[Python-ideas] 'from os.path import FILE, DIR' or internal structure of filenames
Cameron Simpson
cs at zip.com.au
Sun Sep 29 01:26:41 CEST 2013
On 28Sep2013 08:19, anatoly techtonik <techtonik at gmail.com> wrote:
| FILE = os.path.abspath(__file__)
| DIR = os.path.abspath(os.path.dirname(__file__))
| ?
|
| Repeated pattern for referencing resources relative to your scripts. Ideas
| about alternative names / locations are welcome.
|
| In PHP these are __FILE__ and __DIR__. For Python 3 adding __dir__ is
| impossible, because the name clashes with __dir__ method (which is not
| implemented for module object, but should be [ ] for consistency). Also
| current __file__ is rarely absolute path, because it is never normalized [
| ].
Maybe I'm grumpy this morning (though I felt the same reading this yesterday).

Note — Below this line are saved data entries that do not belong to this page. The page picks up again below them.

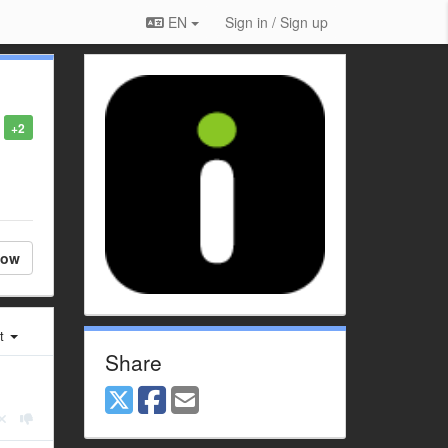
EN
Sign in / Sign up
+2
low
st
Share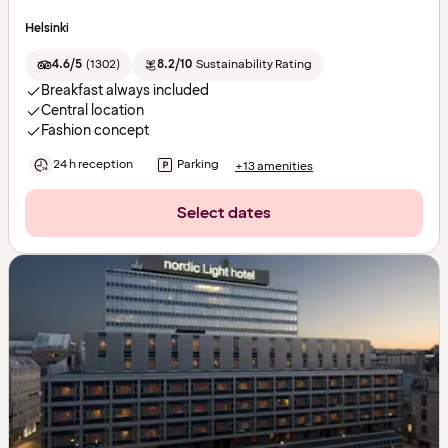
Helsinki
4.6/5
(
1302
)
8.2/10
Sustainability Rating
Breakfast always included
Central location
Fashion concept
24 h reception
Parking
+13 amenities
Select dates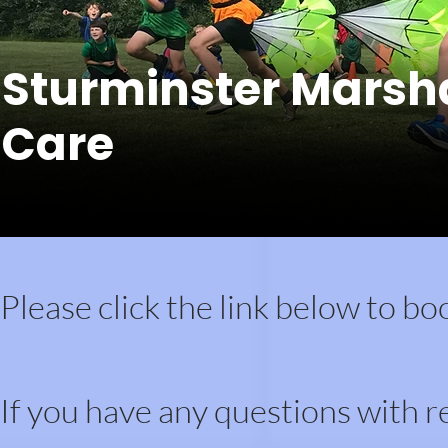
Sturminster Marsh
Care
Please click the link below to bo
If you have any questions with r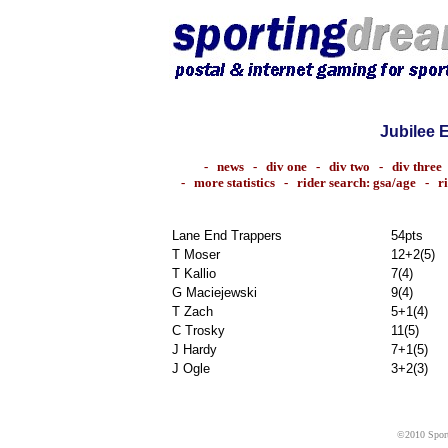
Jubilee 
-
news
-
div one
-
div two
-
div three
-
more statistics
-
rider search: gsa/age
-
r
Lane End Trappers
54pts
T Moser
12+2(5)
T Kallio
7(4)
G Maciejewski
9(4)
T Zach
5+1(4)
C Trosky
11(5)
J Hardy
7+1(5)
J Ogle
3+2(3)
©2010 Sport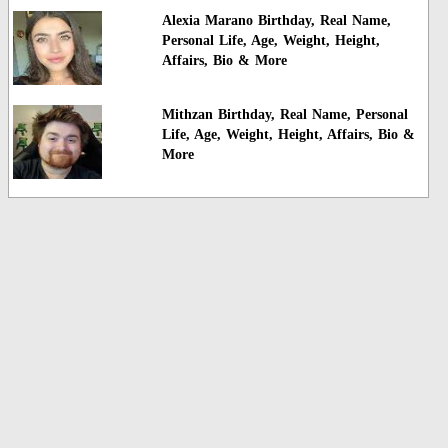
Alexia Marano Birthday, Real Name,
Personal Life, Age, Weight, Height,
Affairs, Bio & More
Mithzan Birthday, Real Name, Personal
Life, Age, Weight, Height, Affairs, Bio &
More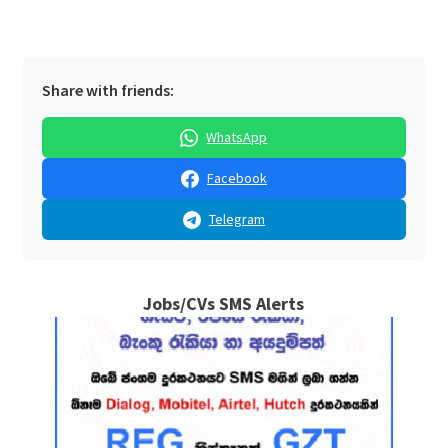
Share with friends:
WhatsApp
Facebook
Telegram
Jobs/CVs SMS Alerts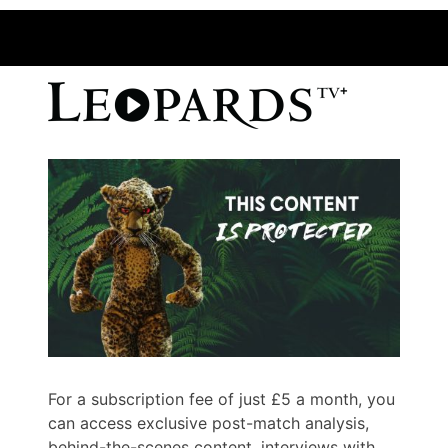
For a subscription fee of just £5 a month, you
can access exclusive post-match analysis,
behind-the-scenes content, interviews with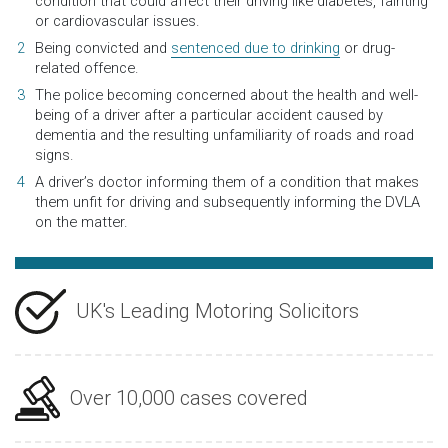
condition that could affect their driving like diabetes, fainting
or cardiovascular issues.
Being convicted and
sentenced due to drinking
or drug-
related offence.
The police becoming concerned about the health and well-
being of a driver after a particular accident caused by
dementia and the resulting unfamiliarity of roads and road
signs.
A driver’s doctor informing them of a condition that makes
them unfit for driving and subsequently informing the DVLA
on the matter.
UK's Leading Motoring Solicitors
Over 10,000 cases covered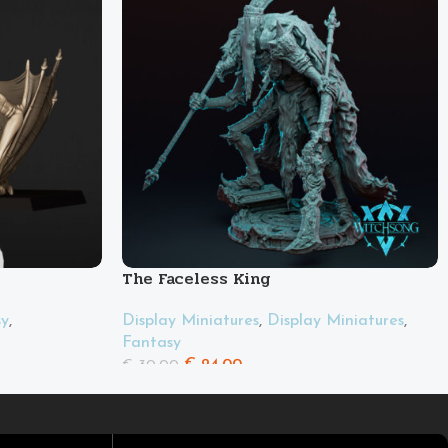
The Faceless King
sy
,
Display Miniatures
,
Display Miniatures
,
Fantasy
€
24.00
€
30.00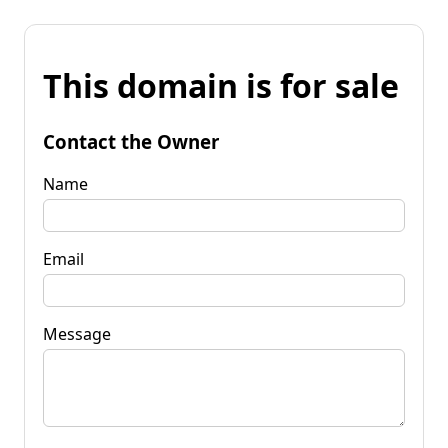
This domain is for sale
Contact the Owner
Name
Email
Message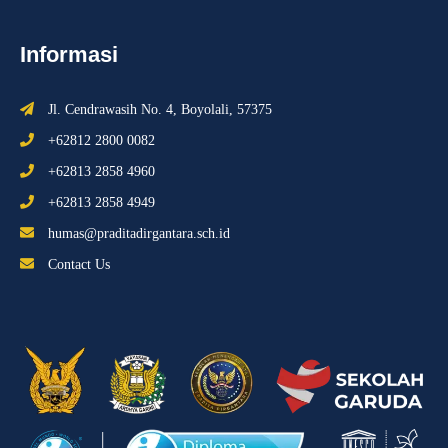
Informasi
Jl. Cendrawasih No. 4, Boyolali, 57375
+62812 2800 0082
+62813 2858 4960
+62813 2858 4949
humas@praditadirgantara.sch.id
Contact Us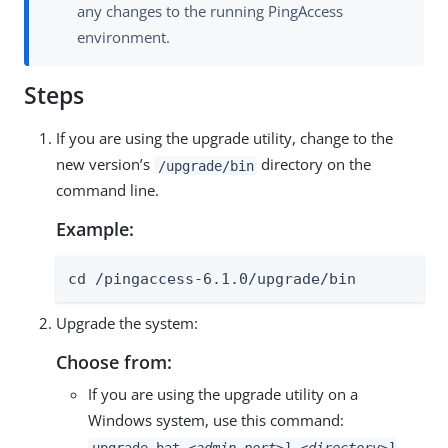
any changes to the running PingAccess
environment.
Steps
If you are using the upgrade utility, change to the
new version’s
directory on the
/upgrade/bin
command line.
Example:
cd /pingaccess-6.1.0/upgrade/bin
Upgrade the system:
Choose from:
If you are using the upgrade utility on a
Windows system, use this command:
upgrade.bat
<admin_port>
]
<directory>
]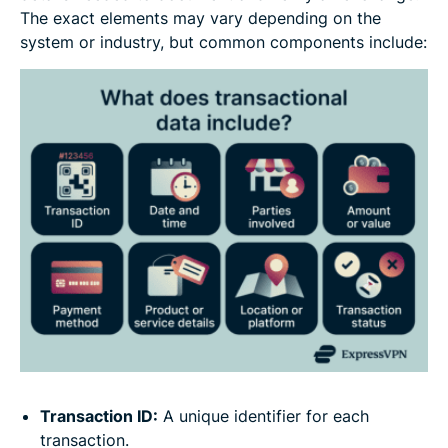
The exact elements may vary depending on the
system or industry, but common components include:
Transaction ID:
A unique identifier for each
transaction.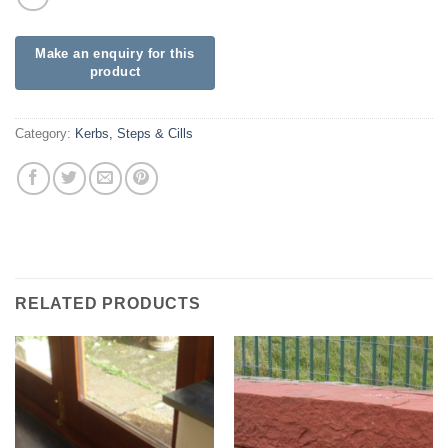
Category:
Kerbs, Steps & Cills
RELATED PRODUCTS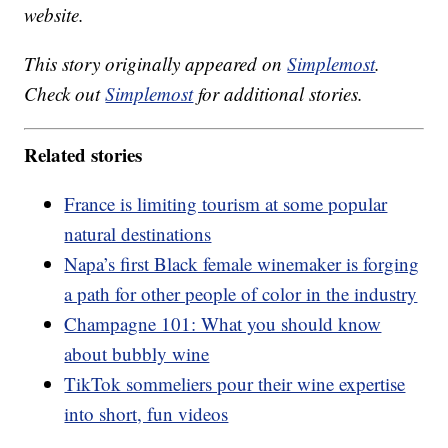
website.
This story originally appeared on
Simplemost
.
Check out
Simplemost
for additional stories.
Related stories
France is limiting tourism at some popular
natural destinations
Napa’s first Black female winemaker is forging
a path for other people of color in the industry
Champagne 101: What you should know
about bubbly wine
TikTok sommeliers pour their wine expertise
into short, fun videos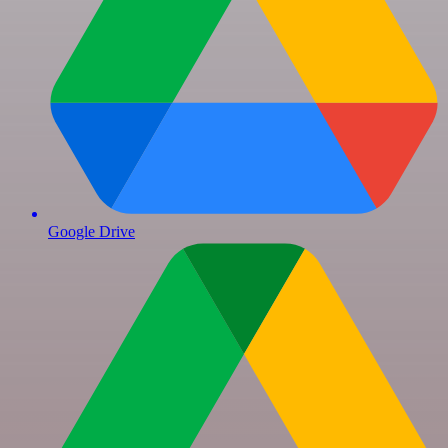
Google Drive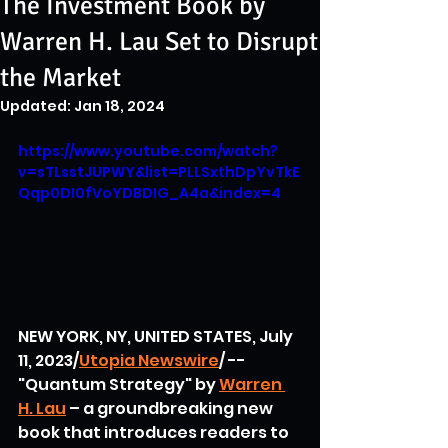
The Investment Book by
Warren H. Lau Set to Disrupt
the Market
Updated:
Jan 18, 2024
https://www.youtube.com/watch?
v=sTLsstJUPWY&list=PLLSxthDpYvTkE
Qqp0DI0fVoYDBDIG_A4a&index=4
NEW YORK, NY, UNITED STATES, July 
11, 2023/
Utopia Newswire
/ -- 
"Quantum Strategy" by 
Warren 
H. Lau
 – a groundbreaking new 
book that introduces readers to 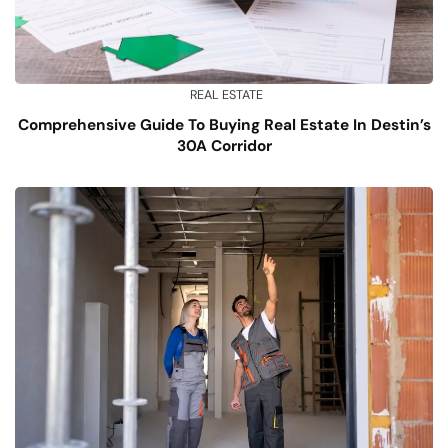
REAL ESTATE
Comprehensive Guide To Buying Real Estate In Destin’s
30A Corridor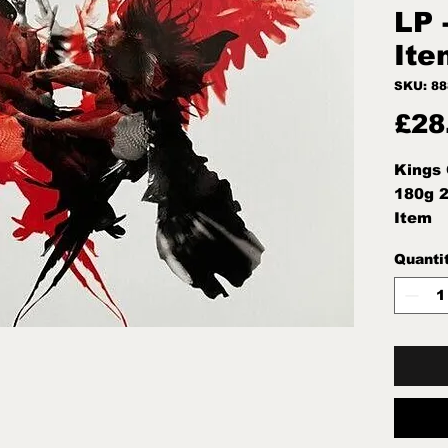
LP 
Ite
SKU: 8
£28
Kings 
180g 2
Item
Quanti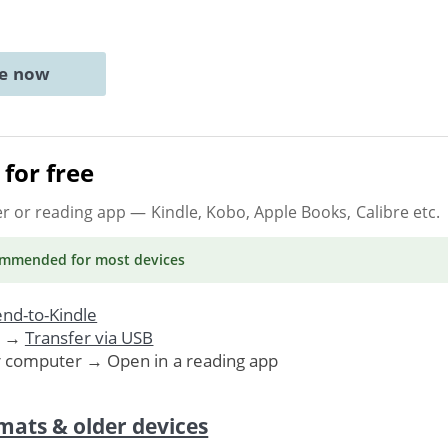
ne now
for free
er or reading app
— Kindle, Kobo, Apple Books, Calibre etc.
ommended
for most devices
nd-to-Kindle
. →
Transfer via USB
r computer → Open in a reading app
mats & older devices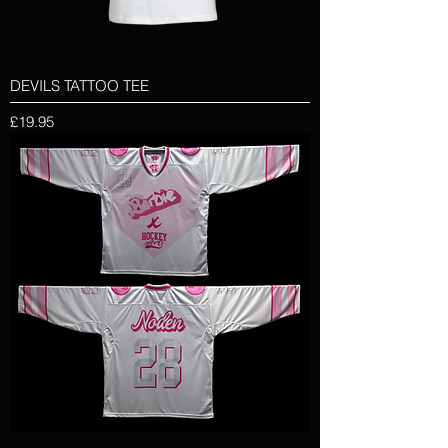
DEVILS TATTOO TEE
Price
£19.95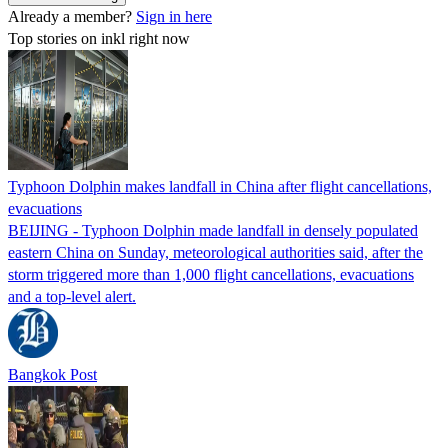
Already a member?
Sign in here
Top stories on inkl right now
Typhoon Dolphin makes landfall in China after flight cancellations,
evacuations
BEIJING - Typhoon Dolphin made landfall in densely populated
eastern China on Sunday, meteorological authorities said, after the
storm triggered more than 1,000 flight cancellations, evacuations
and a top-level alert.
Bangkok Post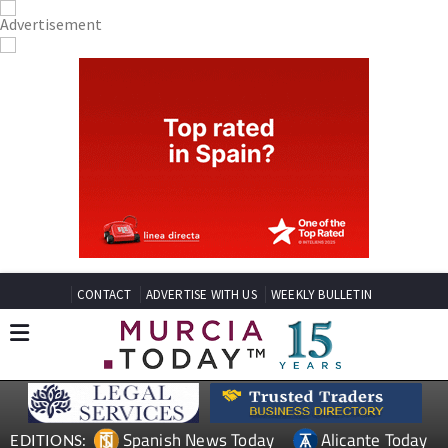
CONTACT
ADVERTISE WITH US
WEEKLY BULLETIN
Spanish News Today
Alicante Today
EDITIONS:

-1 for any names commencing with __ (or even _).
-1 for new globals.
-1 because I can imagine wanting different nuances on the definitions
above; in particular for DIR I can well imagine wanting bare
dirname(abspath(FILE)) - semanticly different to your construction.
There's lots of scope for bikeshedding here.
-1 because this is trivial trival code.
-1 because you can do all this with relative paths anyway, no need for abspath
-1 because I can imagine being unable to compute abspath in certain
circumstances ( certainly on older UNIX systems you could be
inside a directory without sufficient privileges to walk back
up the tree for getcwd and its equivalents )
-0 for adding some kind of convenience functions to importlib(?) for this
(+0 except that I can see heaps of bikeshedding)
Cheers,
--
Cameron Simpson <cs at zip.com.au>
In an insane society, the sane man must appear insane.